The hydrotreating catalyst is typically deactivated by being used in commercial hydrotreating operations although the deactivating materials may, if desired, be added by any means which produces a deactivated catalyst having the characteristics of hydrotreating catalyst essentially deactivated from extensive hydrotreating use. The length of time for the catalyst to become essentially deactivated can vary depending on any factors influencing deactivation including the naphtha content, especially the contaminants level, reaction conditions, especially temperature, catalyst, and other variables. Typically, the catalyst is used for at least 3 months to about 10 years, preferably from about 6 months to about 3 years before the catalyst becomes essentially deactivated.

Deactivated catalyst may be made active again for more hydrotreating use by regeneration in which deposited material is removed, using any effective procedure. Typical regeneration techniques include: combustion in which oxygen is added to burn off carbon deposits, usually along with a heat carrying fluid like steam or nitrogen to help remove the heat from the exothermic reaction, desorption such as adding scrubbing gases to remove deposits which poison the catalyst; and the like. Deactivated catalyst may be regenerated and reused for hydrotreating any number of times before using in the process of this invention.

The deactivated catalyst generally contains deposits consisting essentially of carbonaceous compounds, such as coke. Typically, only minor amounts of other deposits, like metals, are present since naphtha usually has little metal or other contaminants. The deactivated catalyst will generally have less than about 10%, preferably from 0 up to about 7%, added metal deposits, as distinct from any metal hydrotreating agents in the fresh catalyst.

Regenerated catalyst may be used for further hydrotreating. The catalytic activity of regenerated catalyst is generally less than fresh catalyst, usually requiring higher operating temperatures or other reaction conditions to accomplish hydrotreating, and/or shorter time before becoming deactivated again, as compared with fresh catalyst. Eventually the catalyst is deactivated to a degree when further regeneration is no longer worthwhile. The deactivated catalyst is then characterized as spent and no longer useful for the hydrotreating process. Spent catalyst is normally discarded or destroyed.

The source for the deactivated catalyst is not critical provided the catalyst gives the selective hydrodesulfurizing activity, such as by having a deactivating amount of carbonaceous and/or other deposits characteristic of extensive hydrotreating use. The deactivated catalyst may be obtained typically from a hydrotreating operation for another petroleum feedstock, such as light distillates like gasoline or middle distillates like kerosene, or by any other manner for making a similarly deactivated catalyst.
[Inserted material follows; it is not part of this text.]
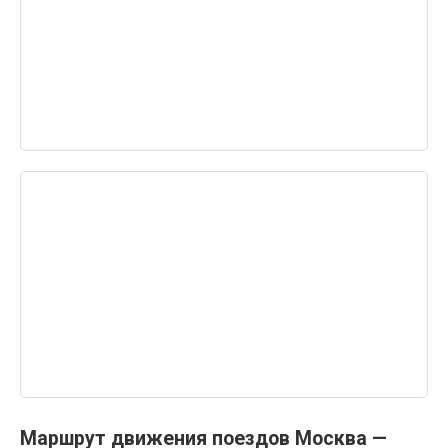
Маршрут движения поездов Москва —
The deactivated hydrotreating catalyst does not generally need any treatment or preparation before using in the HDS process, although pretreatment or other preparation of the catalyst may be conducted, if desired. Typically, the deactivated catalyst is already in a sulfided state from prior hydrotreating use or equivalent preparation.

The deactivated catalyst may be used in any effective, including known, form. For example, the catalyst may be used in a fixed bed, fluidized bed, and the like. Fixed bed catalysts are preferred.

The naphtha HDS is conducted at vigorous conditions. The term vigorous means that the conditions, usually higher temperatures and/or pressures, are sufficient to hydrodesulfurize a significant part of the naphtha using the deactivated catalyst. The operating conditions can vary depending upon the particular catalyst, naphtha and amount of sulfur removal desired. Typically, the temperature can range from about 150°C to about 500°C, preferably from about 200°C to about 400° C., and most preferably from about 250°C to about 400°C The pressure is generally at least about 10 bars and typically ranges from about 10 to about 100, preferably from about 15 to about 70, and most preferably from about 15 to about 55, bars. The naphtha is contacted with catalyst for a time sufficient to cause hydrodesulfurization. The contact time can be expressed in terms of the flow rate of the process stream, such as having a liquid hourly space velocity (LHSV) in terms of the volume of feedstock per volume of catalyst per hour, which typically ranges from about 0.5 to about 15, preferably from about 1 to about 10.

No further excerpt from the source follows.